What is follicular lymphoma?
Follicular lymphoma is a form of non-Hodgkin’s lymphoma, which is a cancer of the lymphatic system.
The lymphatic system is a part of the immune system and a complex series of thin vessels, like blood vessels, that run throughout the body. Lymph vessels carry a clear liquid called lymph that contains a type of white blood cell (lymphocyte). The lymphatic system also contains lymph nodes, the spleen, thymus, and tonsils. Follicular lymphoma usually occurs in many lymph nodes throughout the body, as well as in bone marrow.

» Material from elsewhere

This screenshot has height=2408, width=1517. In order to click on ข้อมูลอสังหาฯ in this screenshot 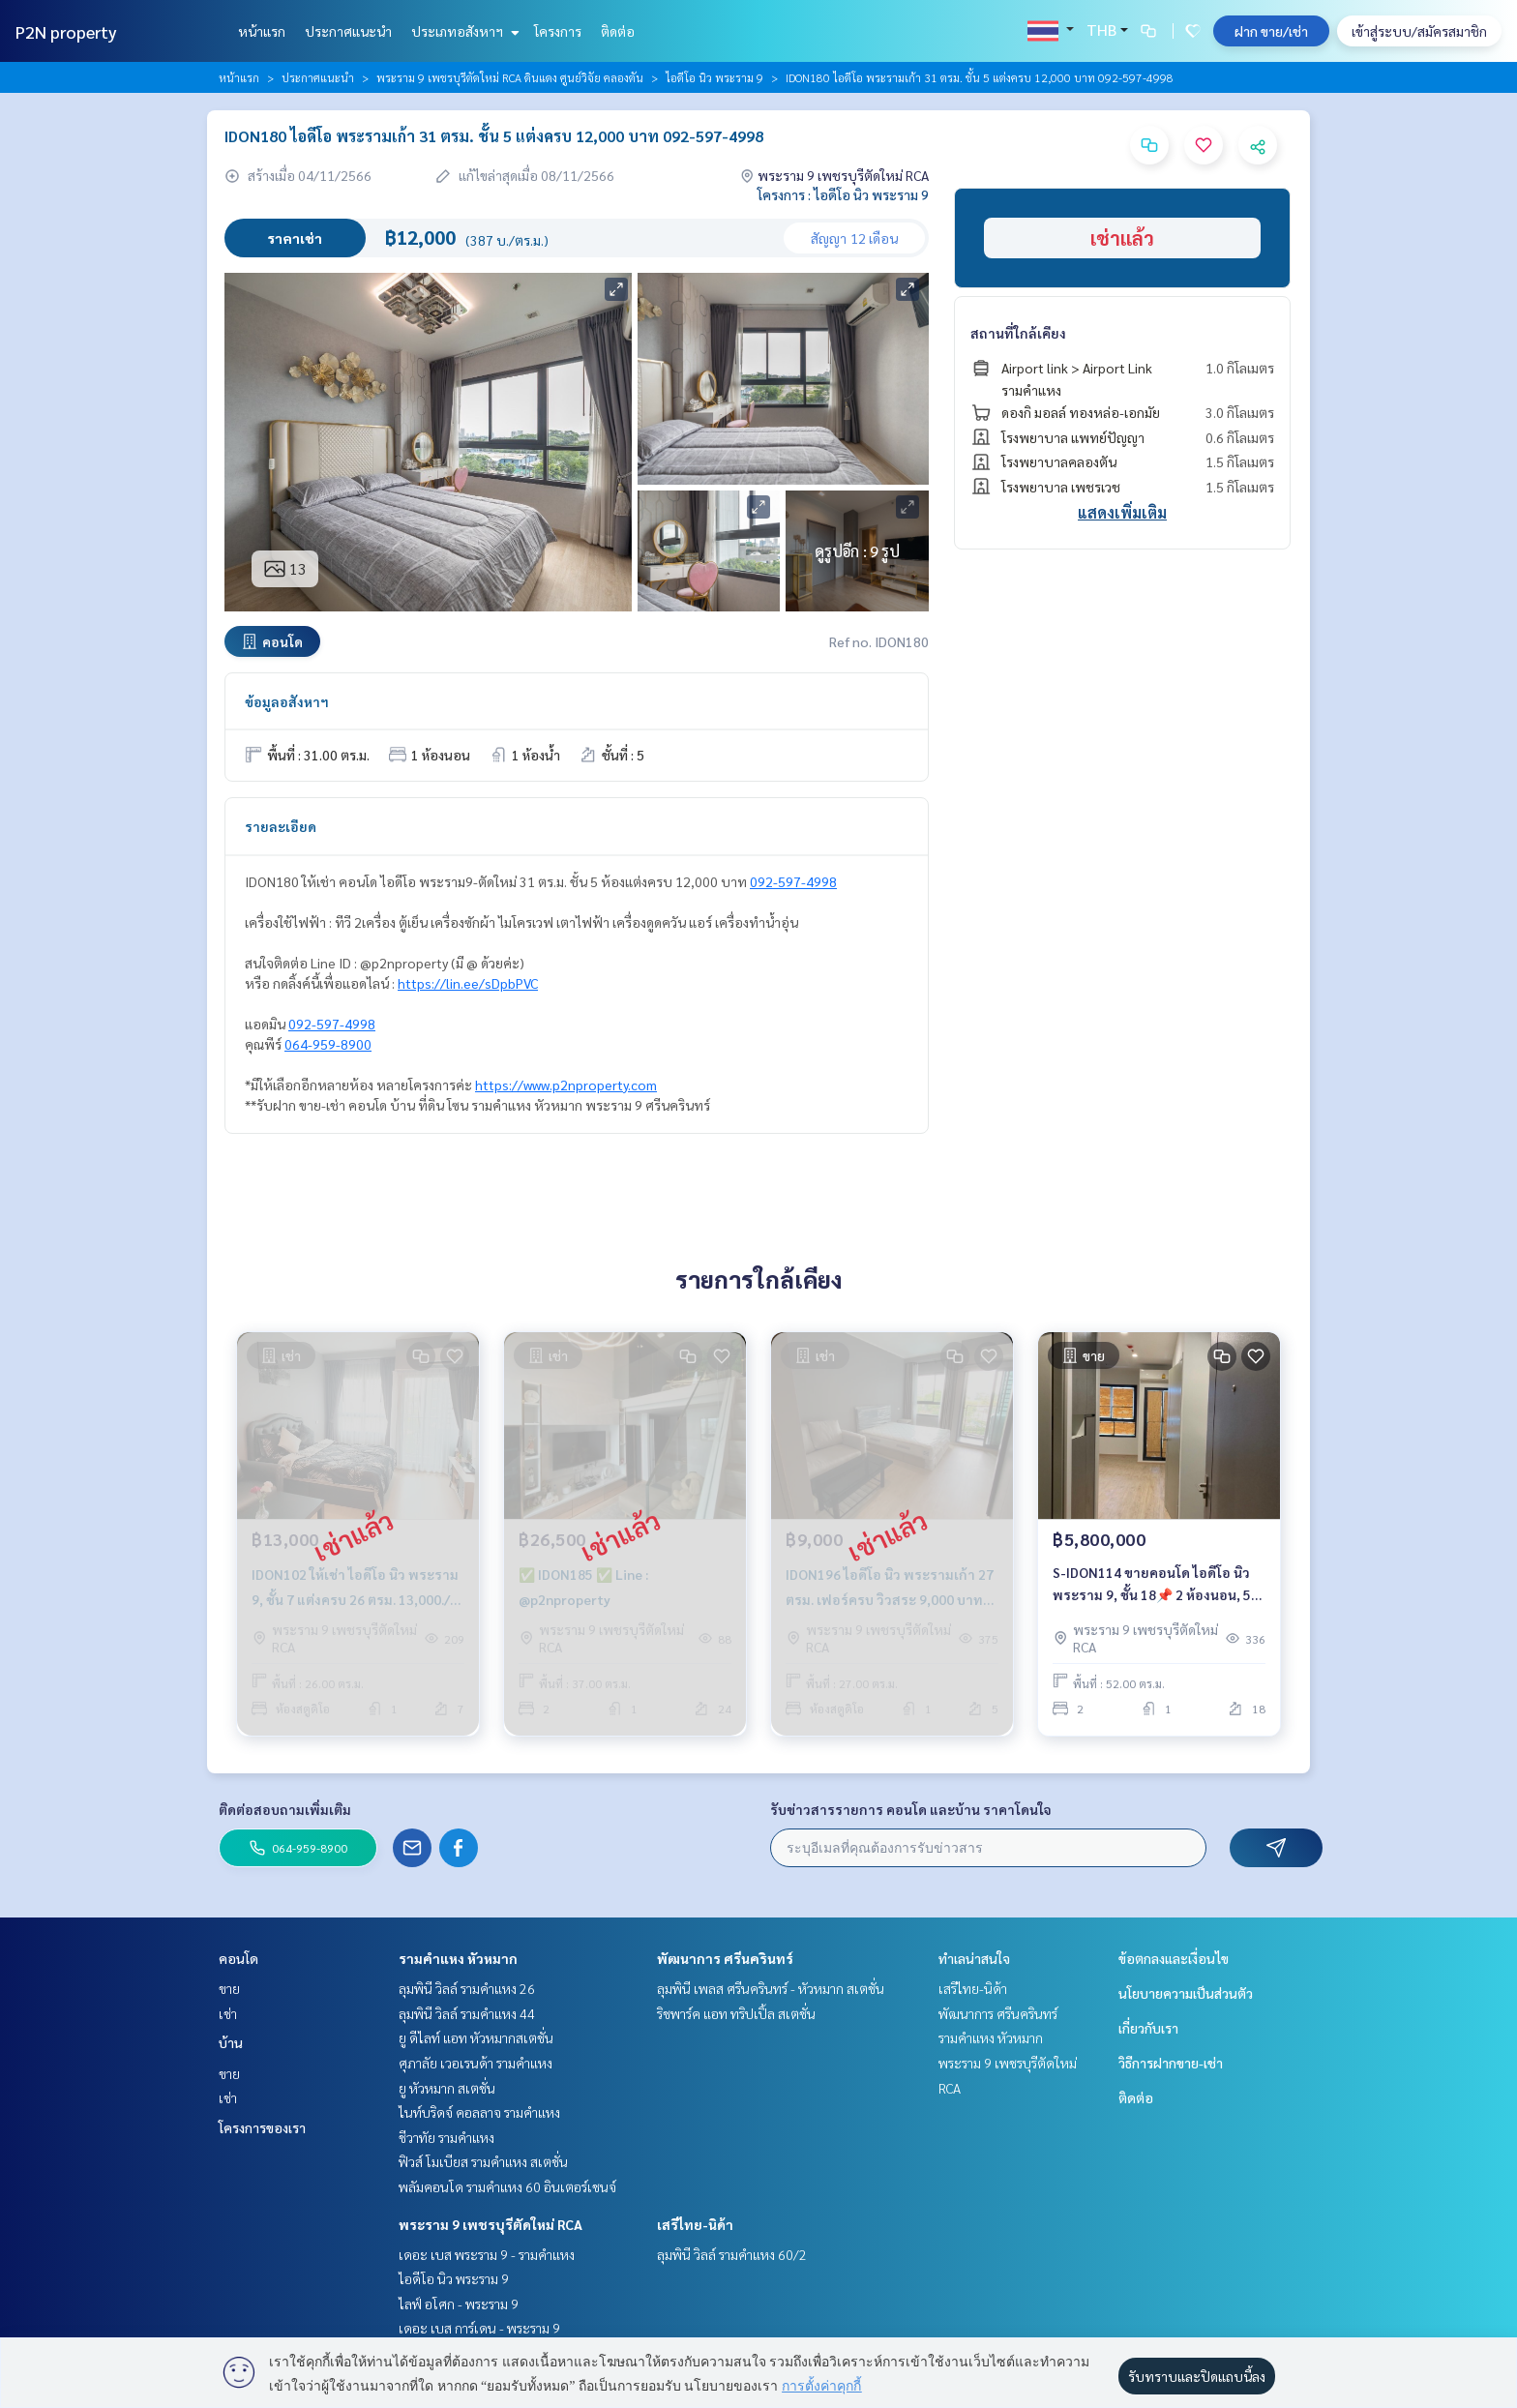, I will do `click(287, 701)`.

Follicular lymphoma is a slow-growing (indolent) cancer, although in rare cases it may grow quickly. About one in five lymphomas in the U.S. is a follicular lymphoma. On average, it is most likely to occur in people at around age 60. It is very rare in young people.
What are the symptoms of follicular lymphoma?
Since this cancer is slow-growing, patients will often not show obvious symptoms at the time of diagnosis. Symptoms include:
- Swollen lymph nodes in the neck, abdomen, underarms, and/or groin
- Shortness of breath
- Weight loss
- Night sweats
Some patients may eventually develop a transformed lymphoma, which is more aggressive than a follicular lymphoma.
What causes follicular lymphoma?
Follicular lymphoma arises from a type of cell called B-lymphocytes (B cells), which make them a B-cell lymphoma. B cells fight infection by creating antibodies that neutralize invaders. When those B cells develop a mutation in their DNA, the mutation tells the cells to grow abnormally, divide too rapidly, and live too long. This causes many abnormal B cells to accumulate in the lymphatic system, where they crowd out heathy cells. This compromises the body’s ability to fight infection and is what causes the symptoms of the disease.
How is follicular lymphoma diagnosed?
Follicular lymphoma is diagnosed using the following procedures:
- Lymph node biopsy to check for lymphoma cells
- Scans to see how many lymph nodes have been affected
- Complete blood count
- Thorough recording of patient history
What are the treatments for follicular lymphoma?
While follicular lymphomas respond well to treatment, they can be difficult to cure. They may not need to be treated right away; doctors may choose to wait and observe until the lymphomas start to cause problems.
- Targeted therapy with rituximab
After treatment, many patients go into a long-lasting remission; however, this disease is considered to be lifelong, which means that they can relapse. Still, the same treatment choices above can be applied in the case of a relapse.